Babanızın yatırıldığı hastanede yoğun bakım ünitesi olsaydı her şey farklı olurdu diyebilir miyiz?

Babamı entübe etmek için bu kadar beklenmeseydi, yoğun bakımda boş yer bulabilseydik elbette durum çok farklı olabilirdi.

Korona virüsü tedavisi için donanımlı olmayan bir pandemi hastanesinde vefat etti babanız. Yetkililerin bu konuda bir açıklaması oldu mu?

Evet, Sağlık Bakanı’nın bir danışmanı yakınlarımdan birini aradı. “Hastanede boş yer vardı ama hastanın durumu zaten ağır olduğu için almadık” demiş. Böyle bir şey olabilir mi? ben kendim de bir hekim adayıyım, son ana kadar, hastanın durumu ne kadar ağır olursa olsun, müdahale edilmesi gerekiyor. Madem herkes bir gün ölecek, o zaman hekimler kimseye müdahale etmesin. Var mı böyle bir dünya?

‘KENDİMİZ TEST YAPTIRDIK’

Babanız salgına yakalandıktan sonra filyasyon kapsamında aile bireyleri ve babanızın yakın temasta olduğu kişilere test yapıldı mı? Aile bireylerinin sağlık durumu takip edildi mi?

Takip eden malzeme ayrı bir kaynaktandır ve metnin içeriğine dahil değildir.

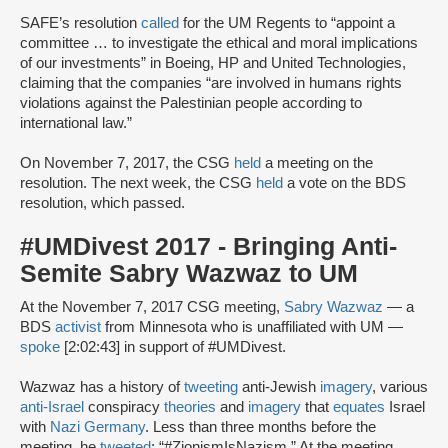
SAFE’s resolution
called
for the UM Regents to “appoint a
committee … to investigate the ethical and moral implications
of our investments” in Boeing, HP and United Technologies,
claiming that the companies “are involved in humans rights
violations against the Palestinian people according to
international law.”
On November 7, 2017, the CSG
held
a meeting on the
resolution. The next week, the CSG
held
a vote on the BDS
resolution, which passed.
#UMDivest 2017 - Bringing Anti-
Semite Sabry Wazwaz to UM
At the November 7, 2017 CSG meeting,
Sabry Wazwaz
— a
BDS
activist
from Minnesota who is unaffiliated with UM —
spoke
[2:02:43] in support of #UMDivest.
Wazwaz has a history of
tweeting
anti-Jewish
imagery
, various
anti-Israel
conspiracy
theories
and
imagery
that
equates
Israel
with
Nazi Germany
. Less than three months before the
meeting, he
tweeted
: “#ZionismIsNazism.” At the meeting,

Hayır, birlikte yaşadığı bizlere dahi test yapılmadı. Sadece arayıp, belirtiniz var mı yok mu, diye sordular, evden çıkmayın, dediler. Babam vefat ettikten sonra akrabamız bizi özel hastaneye götürdü, kendimiz özel hastanede test yaptık.

Bölgede vaka sayısı neden arttı sizce?

Her konuda olduğu gibi ilgisizlik nedeniyle bölgedeki vaka sayısı bu kadar artmış olabilir. Gerek halkın, gerek sorumluların umursamazlığı gibi birçok etken var.

Korona virüsü ciddi bir salgın olduğunu ısrarla hatırlatıyor. Devlet aynı ciddiyetle hastalığın önüne geçmeye çalışıyor mu sizce?

Devlet salgının önüne geçmek için hiçbir şekilde mücadele etmiyor. Aksine durumu gizlemenin peşinde. Günlük verilerin olduğu tablodan entübe hasta sayısı ve yoğun bakımdaki hasta sayısının kaldırılmasından da alenen belli değil mi bir şeylerin gizlenmek istendiği?